We also need to strengthen intra-African networks. The Africa CDC has done remarkable work in this area, especially with the Pathogen Genomics Initiative. But we need deeper investments in long-term infrastructure, data sovereignty, leadership development and South-South collaborations that build a durable ecosystem from within the continent.

Culturally, the global health community must move away from a crisis-driven, neocolonial model of engagement. African scientists are not just “sample collectors;” we bring essential local knowledge, lived experience and scientific excellence. That needs to be recognized and treated as equal footing expertise, not an afterthought.

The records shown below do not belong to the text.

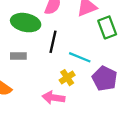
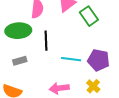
cyan line: (80, 57) -> (71, 59), moved
yellow cross: (67, 78) -> (93, 86), moved

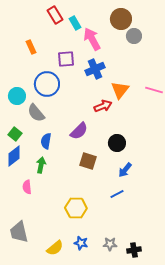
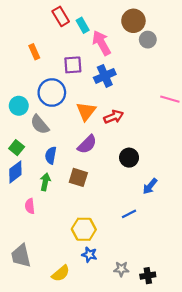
orange triangle: (120, 90) -> (86, 111), moved
brown square: (88, 161) -> (78, 177), moved
blue arrow: (125, 170) -> (150, 186), moved
blue star: (81, 243) -> (89, 255), moved

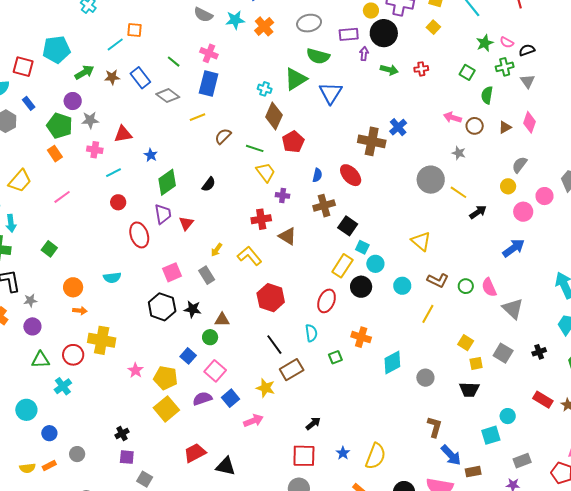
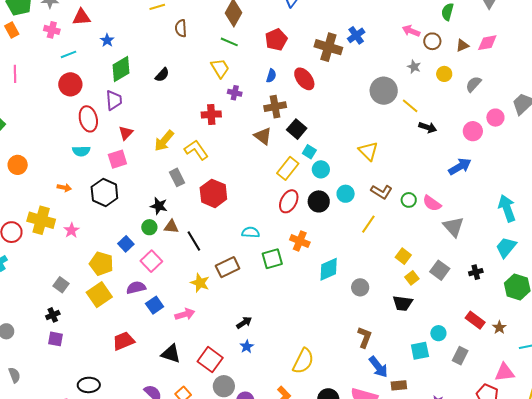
pink diamond: (530, 122) -> (487, 43), turned 55
brown semicircle: (223, 136) -> (181, 28), turned -54
red pentagon: (293, 142) -> (276, 40), moved
green line: (255, 148) -> (229, 42), moved
yellow circle: (508, 186) -> (444, 74), moved
pink line: (62, 197) -> (15, 74), turned -60
red circle: (118, 202) -> (70, 84), size x1.5
black arrow: (478, 212) -> (428, 127), turned 48
red triangle: (186, 223) -> (126, 133), moved
brown triangle: (287, 236) -> (263, 136), moved
yellow arrow: (217, 250) -> (164, 141), size x1.6
gray rectangle: (207, 275) -> (177, 177), moved
cyan semicircle: (112, 278) -> (81, 151), moved
black circle: (361, 287) -> (319, 201), moved
pink semicircle: (489, 287) -> (432, 203), turned -36
red ellipse: (327, 301) -> (289, 201), moved
black star: (193, 309) -> (159, 206), moved
orange arrow: (80, 311) -> (64, 188), moved
brown triangle: (222, 320) -> (171, 227), moved
cyan semicircle: (311, 333) -> (251, 232), turned -84
black line: (274, 345) -> (194, 241), moved
green square: (335, 357) -> (272, 259), size x1.5
yellow square: (476, 363) -> (412, 278), turned -32
pink star: (135, 370) -> (71, 230), moved
blue square: (231, 398) -> (155, 305), moved
blue star: (343, 453) -> (247, 347), moved
red square: (304, 456) -> (210, 360), moved, turned 30
gray rectangle: (522, 461) -> (460, 356), moved, turned -48
black triangle: (226, 466) -> (171, 354), moved
gray square: (145, 479) -> (61, 285), moved

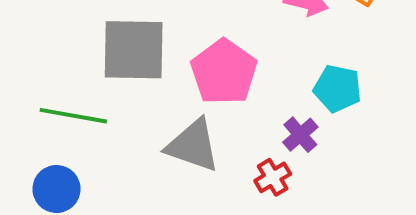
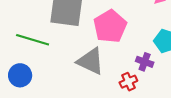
purple cross: (300, 135) -> (145, 62), turned -36

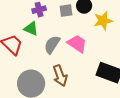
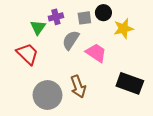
green triangle: (31, 29) -> (38, 27), moved, turned 42
gray semicircle: (52, 45) -> (71, 40), moved

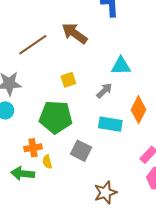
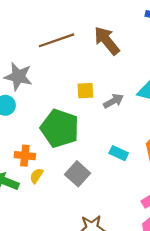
gray arrow: (104, 91) -> (113, 101), moved
cyan rectangle: (110, 124) -> (119, 153), size x0.7
yellow semicircle: (47, 162) -> (36, 176), turned 32

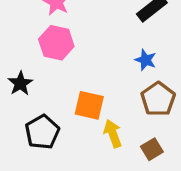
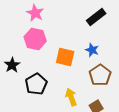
orange square: (89, 105) -> (65, 57), moved
black pentagon: (42, 132) -> (36, 84), moved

Have you been based in South Africa during the fellowship?

Yes I’ve been fully remote, based in South Africa. What’s really exciting about this fellowship is that it’s operational. It’s the first of its kind where fellows are embedded 50% of the time in a host institution. I’m embedded at IBBIS, others are with the Brown Pandemic Center, CEPI, GAVI, and the Biological Weapons Convention. We’re not doing short-term internships or purely academic research; we’re fully embedded in real teams doing real operational work. It’s a model that allows people like me, and other fellows who hold leadership roles in government or academia, to stay in our roles while gaining hands-on experience in pandemic preparedness.

Personally, I’ve found it incredibly valuable to be part of a growing organization like IBBIS and to witness, firsthand, what it takes to build legitimacy, trust and a global presence from the ground up.

The Pandemic Center’s Biosecurity Game Changers Fellowship is unlike any other program out there. It’s not an internship, and it’s not a detached academic opportunity. It’s a sustained, embedded experience that offers access, responsibility, and co-learning at an incredibly high level.

What makes it special is the network of host organizations are all deeply committed to developing talent across Africa and beyond. And the fellows themselves are extraordinary. It’s been deeply enriching to work alongside such visionary peers, and the collective learning has been one of the most rewarding parts of the experience.

This model should be scaled. Funders and institutions need to understand its potential—because it’s not just building individual capacity, it’s building a durable, networked, and highly collaborative ecosystem for global health security.